Шрифт:
Интервал:
Закладка:
Тропа все время бежала по берегу каменистой речушки с чистой прохладной водой. Изредка она ныряла в темноту таежных зарослей. Это все, что осталось от дороги, некогда наезженной телегами и верховыми, колея которой еще угадывалась, заросшая папоротником и крапивой.
Когда-то сюда, в верховья сейчас уже обмелевшей речушки, местные жители поднимались за лесом для постройки домов. Охотники ставили здесь петли на зайцев и рябчиков. Порой слышались умноженные эхом далекие раскатистые выстрелы. А в одном из логов, на невысоком берегу ручья, стояла пасека. В войну сюда провели узкоколейку. И по ней вывозили дрова. Потом появился уголь, дорога захирела и заросла травой…

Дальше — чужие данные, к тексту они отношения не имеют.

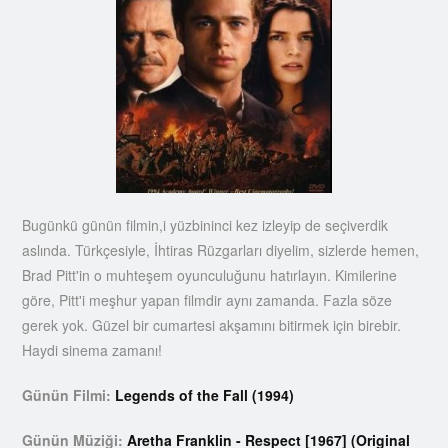
Bugünkü günün filmin,i yüzbininci kez izleyip de seçiverdik
aslında. Türkçesiyle, İhtiras Rüzgarları diyelim, sizlerde hemen,
Brad Pitt'in o muhteşem oyunculuğunu hatırlayın. Kimilerine
göre, Pitt'i meşhur yapan filmdir aynı zamanda. Fazla söze
gerek yok. Güzel bir cumartesi akşamını bitirmek için birebir.
Haydi sinema zamanı!
Günün Filmi:
Legends of the Fall (1994)
Günün Müziği:
Aretha Franklin - Respect [1967] (Original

По тайге Трофим ходил быстро и легко. Однако с возрастом эта легкость стала исчезать. Он любил тайгу. Отдыхал душой, оставаясь с ней наедине. И всегда чутко прислушивался к ее низкому голосу, настраивающему на неторопливый ход мыслей…
Стук мотора на буровой он услышал около полудня. Подошел к геологам. Возле треногой вышки суетились молодые бородатые парни.
– Здорово, отец! – крикнул один из них, по виду старший. – Ты что – заблудился?
– Да нет. Места знакомые. Корову с теленком не видели? Похоже, моя – бездомная!
– Здесь она, отец! В Медвежьем логу. Это недалеко. Топай по ручью, километра через полтора налево пойдет лог. Ищи там. Со вчерашнего далеко уйти не могли. Ищи, отец! Счастливо! На обратном пути заглядывай! Чайком угостим! Вон там стоим! – показал он на палатки у речушки. – А сейчас, извини, некогда!
Трофим нашел корову, когда в тайге уже стоял душный полдень. Накинув ей на рога веревку, он в сердцах огрел ее концом этой же веревки, выругался, облегчив накопившееся на душе. Затем привязал ее в тени и спустился к ручью – отдохнуть и переждать жару.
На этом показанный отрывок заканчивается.